Caramel Ice Cream With Caramel Sauce, Vanilla Pears And Caramel Corn
- 1/2 cup heavy cream
- 3 teaspoons instant espresso powder
- 7 ounces caramels soft, chopped
- 3 cups vanilla ice cream left at room temperature for 5 mins
- 1 lemon juiced
- 1/2 Orange zested
- 1 vanilla bean seeds scraped out
- 1 tablespoon sugar
- 2 pears peeled, cored and diced
- corn caramel, to garnish
- For caramel sauce, heat cream. Add espresso and 1/2 the caramels. Heat, stirring, over medium-low heat until dissolved. Let cool, stirring occasionally.
- For caramel ice cream, sprinkle remaining caramels over top of ice cream. With an ice cream scoop, scoop 6 balls of ice cream so the caramel is rolled in the middle of each scoop. Freeze for 15 mins.
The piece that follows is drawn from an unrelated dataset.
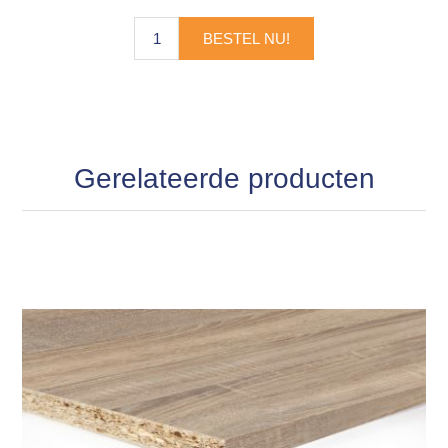
BESTEL NU!
Gerelateerde producten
- To finish, mix lemon juice, orange zest, vanilla bean seeds and sugar. Toss with pears. Transfer ice cream scoops to serving bowls and drizzle with caramel sauce. Sprinkle with caramel corn and serve with pears.
heavy cream, espresso powder, caramels, vanilla ice cream, lemon juiced, orange zested, vanilla bean seeds, sugar, corn caramel
Taken from www.yummly.com/recipe/Caramel-Ice-Cream-with-Caramel-Sauce_-Vanilla-Pears-and-Caramel-Corn-1406851 (may not work)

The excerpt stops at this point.